Task goal: From the entries below, print exactly the span beginning with the line holding "centro comercial realizando el operativo" and ending with the line holding "Smink Videók", endpoints included, and skip any pictures.

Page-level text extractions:
-.-.-
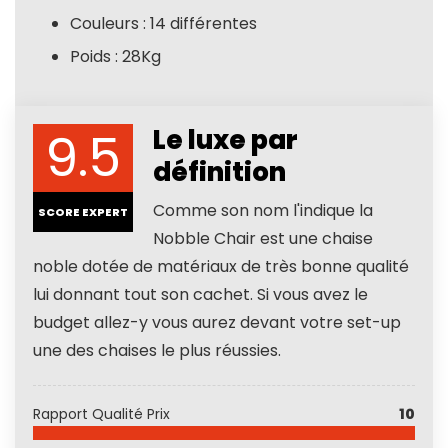
Couleurs : 14 différentes
Poids : 28Kg
9.5
Le luxe par
définition
Comme son nom l'indique la
SCORE EXPERT
Nobble Chair est une chaise
noble dotée de matériaux de très bonne qualité
lui donnant tout son cachet. Si vous avez le
budget allez-y vous aurez devant votre set-up
une des chaises le plus réussies.
Rapport Qualité Prix
10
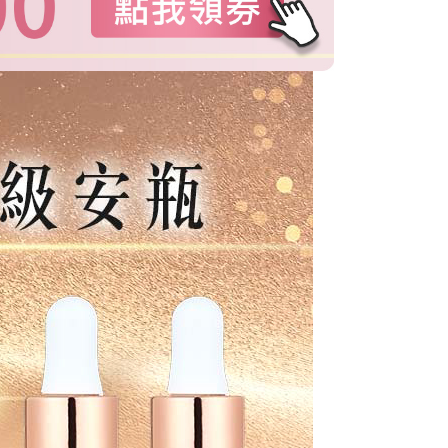
付款
式說明】
00，滿NT$1(含以上)免運費
項不併入電信帳單，「大哥付你分期」於每月結算日後寄送繳費提
訊連結打開帳單後，可選擇「超商條碼／台灣大直營門市／銀行轉
家取貨
付／iPASS MONEY」等通路繳費。
00，滿NT$1(含以上)免運費
項】
貨付款
係由「台灣大哥大股份有限公司」（以下簡稱本公司）所提供，讓
易時，得透過本服務購買商品或服務，並由商店將買賣／分期付
00，滿NT$1,000(含以上)免運費
金債權讓與本公司後，依約使用本公司帳單繳交帳款。
意付款使用「大哥付你分期」之契約關係目的，商店將以您的個人
爾富取貨
含姓名、電話或地址）提供予台灣大哥大進項蒐集、處理及利
00，滿NT$1,000(含以上)免運費
公司與您本人進行分期帳單所需資料之確認、核對及更正。
戶服務條款，請詳閱以下連結：
https://oppay.tw/userRule
付款
00，滿NT$1,000(含以上)免運費
1取貨
00，滿NT$1,000(含以上)免運費
50，滿NT$1,000(含以上)免運費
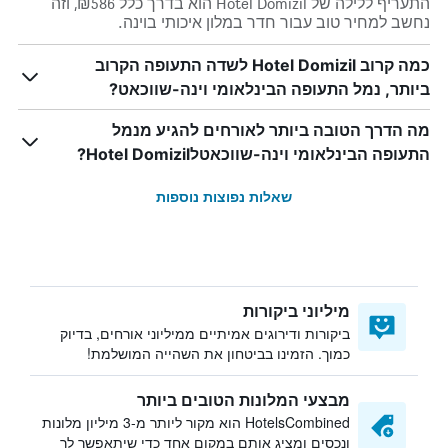
התעריף ללילה של Hotel Domizil הוא בדרך כלל ₪586, וזה
נחשב למחיר טוב עבור חדר במלון איכותי בוינה.
כמה קרוב Hotel Domizil לשדה התעופה הקרוב
ביותר, נמל התעופה הבינלאומי וינה-שווכאט?
מה הדרך הטובה ביותר לאורחים להגיע מנמל
התעופה הבינלאומי וינה-שווכאטלHotel Domizil?
שאלות נפוצות נוספות
מיליוני ביקורות
ביקורות ודירוגים אמיתיים ממיליוני אורחים, בדיוק
כמוך. הזמינו בביטחון את השהייה המושלמת!
מבצעי המלונות הטובים ביותר
HotelsCombined הוא מקור ליותר מ-3 מיליון מלונות
ונכסים ומציג אותם במקום אחד כדי שיתאפשר לך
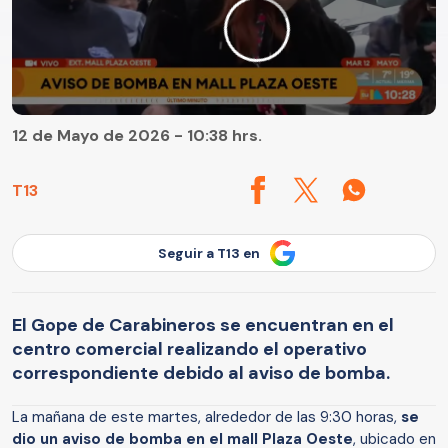
12 de Mayo de 2026 - 10:38 hrs.
T13
Seguir a T13 en
El Gope de Carabineros se encuentran en el
centro comercial realizando el operativo
correspondiente debido al aviso de bomba.
La mañana de este martes, alrededor de las 9:30 horas,
se
dio un aviso de bomba en el mall Plaza Oeste
, ubicado en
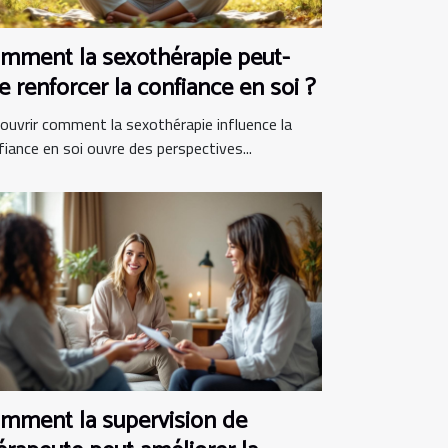
mment la sexothérapie peut-
le renforcer la confiance en soi ?
ouvrir comment la sexothérapie influence la
fiance en soi ouvre des perspectives...
mment la supervision de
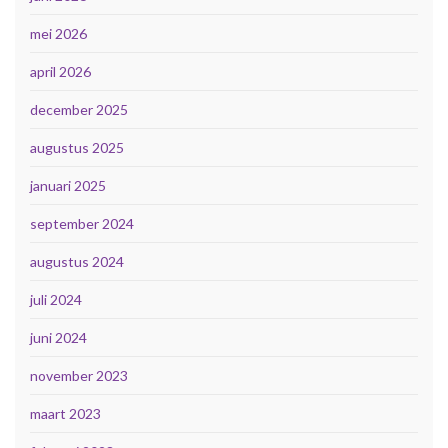
mei 2026
april 2026
december 2025
augustus 2025
januari 2025
september 2024
augustus 2024
juli 2024
juni 2024
november 2023
maart 2023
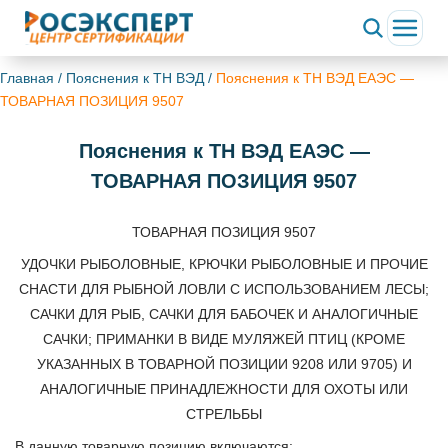
Главная
/
Пояснения к ТН ВЭД
/
Пояснения к ТН ВЭД ЕАЭС —
ТОВАРНАЯ ПОЗИЦИЯ 9507
Пояснения к ТН ВЭД ЕАЭС —
ТОВАРНАЯ ПОЗИЦИЯ 9507
ТОВАРНАЯ ПОЗИЦИЯ 9507
УДОЧКИ РЫБОЛОВНЫЕ, КРЮЧКИ РЫБОЛОВНЫЕ И ПРОЧИЕ
СНАСТИ ДЛЯ РЫБНОЙ ЛОВЛИ С ИСПОЛЬЗОВАНИЕМ ЛЕСЫ;
САЧКИ ДЛЯ РЫБ, САЧКИ ДЛЯ БАБОЧЕК И АНАЛОГИЧНЫЕ
САЧКИ; ПРИМАНКИ В ВИДЕ МУЛЯЖЕЙ ПТИЦ (КРОМЕ
УКАЗАННЫХ В ТОВАРНОЙ ПОЗИЦИИ 9208 ИЛИ 9705) И
АНАЛОГИЧНЫЕ ПРИНАДЛЕЖНОСТИ ДЛЯ ОХОТЫ ИЛИ
СТРЕЛЬБЫ
В данную товарную позицию включаются:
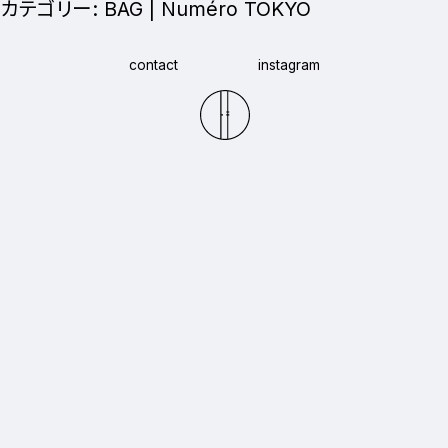
カテゴリー:
BAG | Numéro TOKYO
contact
instagram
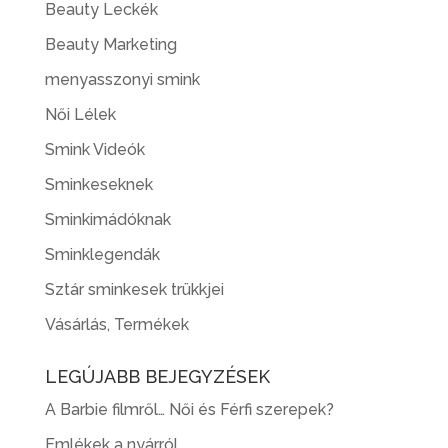
Beauty Leckék
Beauty Marketing
menyasszonyi smink
Női Lélek
Smink Videók
Sminkeseknek
Sminkimádóknak
Sminklegendák
Sztár sminkesek trükkjei
Vásárlás, Termékek
LEGÚJABB BEJEGYZÉSEK
A Barbie filmről… Női és Férfi szerepek?
Emlékek a nyárról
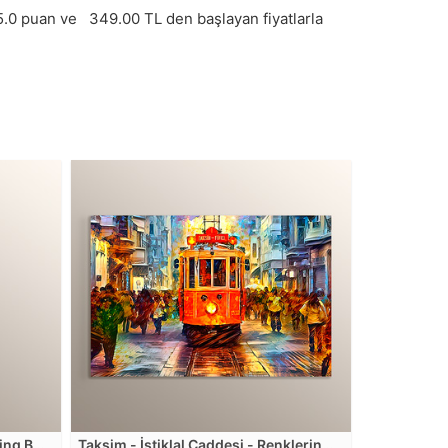
5.0
puan ve
349.00
TL den başlayan fiyatlarla
ding BW
Taksim - İstiklal Caddesi - Renklerin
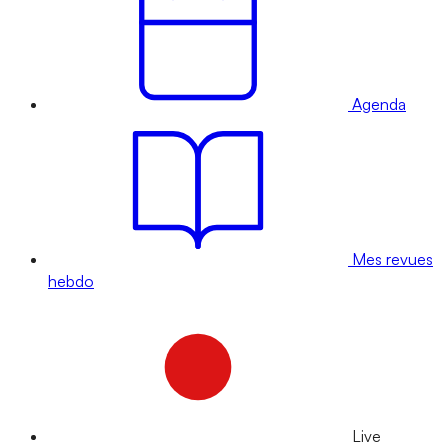
Agenda
Mes revues
hebdo
Live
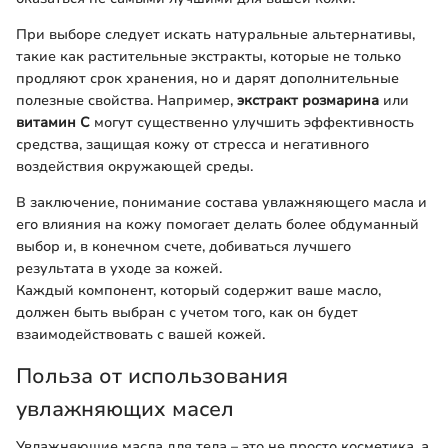
При выборе следует искать натуральные альтернативы,
такие как растительные экстракты, которые не только
продляют срок хранения, но и дарят дополнительные
полезные свойства. Например,
экстракт розмарина
или
витамин C
могут существенно улучшить эффективность
средства, защищая кожу от стресса и негативного
воздействия окружающей среды.
В заключение, понимание состава увлажняющего масла и
его влияния на кожу помогает делать более обдуманный
выбор и, в конечном счете, добиваться лучшего
результата в уходе за кожей.
Каждый компонент, который содержит ваше масло,
должен быть выбран с учетом того, как он будет
взаимодействовать с вашей кожей.
Польза от использования
увлажняющих масел
Увлажняющие масла для тела – это не просто косметика, а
-.-.-
Finished task:
centro comercial realizando el operativo
correspondiente debido al aviso de bomba.
La mañana de este martes, alrededor de las 9:30 horas,
se
dio un aviso de bomba en el mall Plaza Oeste
, ubicado en
mment la sexothérapie peut-
le renforcer la confiance en soi ?
ouvrir comment la sexothérapie influence la
fiance en soi ouvre des perspectives...
mment la supervision de
mei 2026
april 2026
december 2025
augustus 2025
januari 2025
september 2024
augustus 2024
juli 2024
juni 2024
november 2023
maart 2023
Главная
/
Пояснения к ТН ВЭД
/
Пояснения к ТН ВЭД ЕАЭС —
ТОВАРНАЯ ПОЗИЦИЯ 9507
Пояснения к ТН ВЭД ЕАЭС —
ТОВАРНАЯ ПОЗИЦИЯ 9507
ТОВАРНАЯ ПОЗИЦИЯ 9507
УДОЧКИ РЫБОЛОВНЫЕ, КРЮЧКИ РЫБОЛОВНЫЕ И ПРОЧИЕ
СНАСТИ ДЛЯ РЫБНОЙ ЛОВЛИ С ИСПОЛЬЗОВАНИЕМ ЛЕСЫ;
САЧКИ ДЛЯ РЫБ, САЧКИ ДЛЯ БАБОЧЕК И АНАЛОГИЧНЫЕ
САЧКИ; ПРИМАНКИ В ВИДЕ МУЛЯЖЕЙ ПТИЦ (КРОМЕ
УКАЗАННЫХ В ТОВАРНОЙ ПОЗИЦИИ 9208 ИЛИ 9705) И
АНАЛОГИЧНЫЕ ПРИНАДЛЕЖНОСТИ ДЛЯ ОХОТЫ ИЛИ
СТРЕЛЬБЫ
В данную товарную позицию включаются:
カテゴリー:
BAG | Numéro TOKYO
contact
instagram
Beauty Leckék
Beauty Marketing
menyasszonyi smink
Női Lélek
Smink Videók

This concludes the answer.